Sorrisi amorevolmente afferrandole la mano e tracciai le sue nocche con il pollice dolcemente continuando a mangiare.
Ovviamente i nostri amici erano felici per noi e parlammo come se ad un tratto della nostra vita non avessimo prese strade diverse, era bello sentirsi così spensierati e guardai Alicia che mi fece l'occhiolino appresso ad un sorriso smagliante.
Forse non dovevamo avere troppi schemi e fare tutto con più naturalezza.
Il corridoio non era molto affollato e la mia mano era leggermente intrecciata in quella di Alicia che mi stava osservando mentre parlavo, mi porsi per lasciarle un bacio sulle labbra ma una figura davanti a noi ci interruppe facendoci bloccare.
"Le mie congratulazioni, ho sempre saputo che infondo voi due nascondevate qualcosa fin dai tempi dell'Academia e avevo ragione." disse Alberto con un tono di voce minaccioso ed ecco che il mio istinto di protezione verso la rossa aumentò perché la tirai lentamente dietro di me, serrando fortissimo la mascella.
"Prima di tutto, hai un'ordine restrittivo di almeno dieci metri da me." iniziai puntandogli un dito contro e sgranò gli occhi osservando Alicia che lo guardava assai male sapendo ovviamente tutto il nostro trascorso.
"Non sono contro di te Raquel, ma volevo solamente vedere con i miei occhi se le voci di corridoio fossero vere.

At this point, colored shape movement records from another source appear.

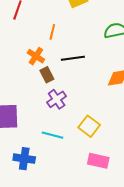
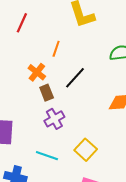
black line: (73, 58) -> (75, 78), turned -45

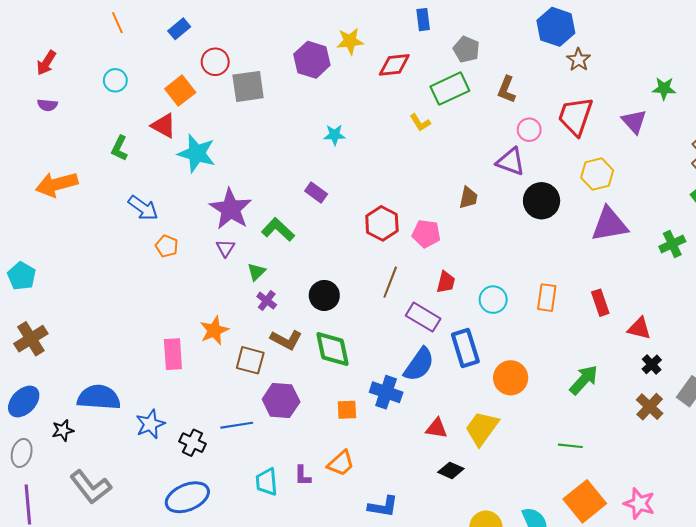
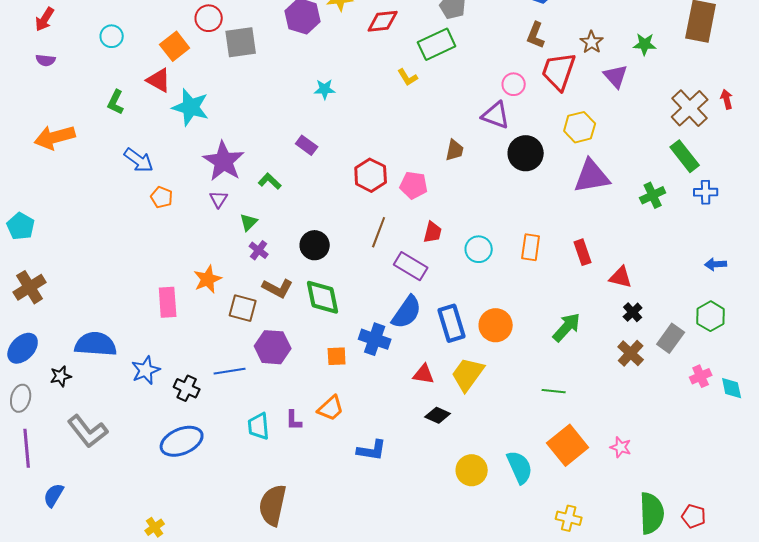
brown star: (579, 60) -> (592, 42), moved
brown L-shape: (507, 90) -> (536, 35), moved
green L-shape: (278, 230) -> (270, 181), size x0.7
blue rectangle: (465, 348) -> (452, 323), moved
pink star: (639, 503) -> (621, 447), size x0.7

E a quanto pare è proprio così." disse alzando le mani lentamente come se potessi sparargli un colpo in testa da un momento all'altro, questa sua presunzione mi stava innervosendo e feci alcuni passi in avanti ma Alicia strinse la mia mano mettendosi davanti a me, protettivamente.
"Pensi che il tuo giudizio, ci importi qualcosa? Detto soprattutto, da un pezzo di merda che per sentirsi il re del mondo deve fare del male alle donne. Fossi in te starei alla larga da noi, i tempi sono cambiati e ciò che non ho potuto impedire in passato, posso farlo benissimo ora. E se avrai da ridire anche su questo vedrò cosa posso fare a riguardo per la tua carriera, altro da aggiungere?" disse con una calma che mi sorprese e mi voltai scioccata nella sua direzione ma i suoi occhi verdi erano fissi sui suoi, aveva una padronanza assurda questa donna ed era come se i nostri ruoli si fossero invertiti ed era così maledettamente pericolosa quando faceva così.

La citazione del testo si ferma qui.